Penser et vivre ballon, s’imaginer fouler les plus belles pelouses du monde et devenir la prochaine idole de demain. Un rêve. Génération Olive et Tom oblige, je dois reconnaître avoir été accompagné par mes héros d’enfance pendant les premières années où j’ai tapé dans le ballon. Bercé par la ferveur qu’elle procure, j’aime tout de cette discipline. Est-ce la définition de l’insouciance ? Certainement. Voici mon histoire.

Les débuts sont somme toute classiques. Un papa fan de l’AS Saint-Etienne de la grande époque qui inscrit son fils dans le petit club de sa ville. L’histoire commence ainsi. Les premiers instants sont remplis de bonheur.
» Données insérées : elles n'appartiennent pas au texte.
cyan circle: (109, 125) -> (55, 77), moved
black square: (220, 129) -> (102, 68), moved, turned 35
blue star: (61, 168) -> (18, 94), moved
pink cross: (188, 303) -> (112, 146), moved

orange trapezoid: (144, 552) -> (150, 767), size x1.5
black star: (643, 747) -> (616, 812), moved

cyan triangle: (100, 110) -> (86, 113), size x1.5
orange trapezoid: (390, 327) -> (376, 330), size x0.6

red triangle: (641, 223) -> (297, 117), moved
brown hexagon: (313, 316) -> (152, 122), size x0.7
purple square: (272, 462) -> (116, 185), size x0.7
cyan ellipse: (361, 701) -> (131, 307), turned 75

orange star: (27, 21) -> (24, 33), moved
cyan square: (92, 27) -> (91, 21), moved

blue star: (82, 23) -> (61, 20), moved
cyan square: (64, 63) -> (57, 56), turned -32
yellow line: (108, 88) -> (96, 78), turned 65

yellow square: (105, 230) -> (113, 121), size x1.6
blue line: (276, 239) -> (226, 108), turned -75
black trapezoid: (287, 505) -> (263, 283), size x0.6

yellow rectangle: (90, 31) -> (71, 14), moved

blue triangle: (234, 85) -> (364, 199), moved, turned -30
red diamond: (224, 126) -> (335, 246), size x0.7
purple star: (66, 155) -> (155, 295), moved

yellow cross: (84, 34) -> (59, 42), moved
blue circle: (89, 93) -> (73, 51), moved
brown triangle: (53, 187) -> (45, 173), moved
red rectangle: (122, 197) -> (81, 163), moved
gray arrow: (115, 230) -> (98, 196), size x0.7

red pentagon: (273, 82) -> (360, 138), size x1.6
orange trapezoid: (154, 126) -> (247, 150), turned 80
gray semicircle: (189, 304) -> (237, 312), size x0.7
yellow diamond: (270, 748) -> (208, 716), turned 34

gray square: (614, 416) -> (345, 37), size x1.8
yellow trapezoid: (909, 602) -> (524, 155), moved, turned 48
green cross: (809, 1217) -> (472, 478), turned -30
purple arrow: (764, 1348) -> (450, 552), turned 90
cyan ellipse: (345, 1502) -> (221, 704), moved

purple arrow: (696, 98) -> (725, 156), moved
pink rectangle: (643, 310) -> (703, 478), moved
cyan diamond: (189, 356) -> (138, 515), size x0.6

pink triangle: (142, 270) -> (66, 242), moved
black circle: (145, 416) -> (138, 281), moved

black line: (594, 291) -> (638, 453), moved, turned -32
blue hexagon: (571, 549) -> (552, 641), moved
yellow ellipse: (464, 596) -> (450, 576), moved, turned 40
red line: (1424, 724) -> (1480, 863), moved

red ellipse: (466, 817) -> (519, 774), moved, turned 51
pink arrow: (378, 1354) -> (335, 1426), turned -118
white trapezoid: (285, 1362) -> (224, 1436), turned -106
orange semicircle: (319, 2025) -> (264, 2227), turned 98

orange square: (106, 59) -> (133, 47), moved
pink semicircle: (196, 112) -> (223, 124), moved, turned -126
Il y flotte la douce odeur des tournois départementaux, puis internationaux, les premiers copains, les distinctions de meilleur buteur, le « football vrai »… puis arrive le moment où l’on découvre que le foot n’est plus un simple jeu. Je suis encore jeune, et pourtant, je comprends que ces personnes qui parlent à mon papa sont là pour moi. Je progresse et je sais que j’ai un niveau intéressant, car le football, c’est ma vie, je joue beaucoup plus que mes partenaires. Il représente tout à mes yeux.

La bascule arrive à mes 14 ans. Je suis alors dans les radars de plusieurs formations non-professionnelles depuis quelques années. Un jour, mon club reçoit un courrier d’une grande écurie française. Celle-ci lance un appel pour que nos meilleurs éléments puissent venir en détection. Nous sommes trois à nous y rendre. Les tests se passent bien. Je suis dans un bon jour. La réponse ne tarde pas, je suis pris pour intégrer le centre de préformation. Je prends la nouvelle sans vraiment réaliser qu’une minorité a été sélectionnée. Je suis dans la logique de mes ambitions, celle de devenir un footballeur professionnel.

« Mon rêve est brisé et mon esprit avec »

J’émets ce souhait depuis longtemps déjà, mais cette décision prend un nouveau sens désormais. Jusqu’à présent, j’avais la sensation d’en maîtriser une bonne partie. Tout du moins celle qui me lie à ma passion. Je découvre l’envers du décor dès les premiers jours au centre. Habitué à figurer parmi les meilleurs éléments, je deviens un joueur lambda autour de garçons programmés pour marcher sur la gueule des autres. L’environnement est hostile. Ce n’est plus un jeu, en tout cas, je ne suis pas prêt pour celui-là. Ce sont mes pieds qui parlent et je ne sais pas faire autre chose. Les mois passent, l’aventure se termine brièvement avec pour simple message un merci « votre fils a été un des seuls à ne pas avoir posé de problème de comportement ».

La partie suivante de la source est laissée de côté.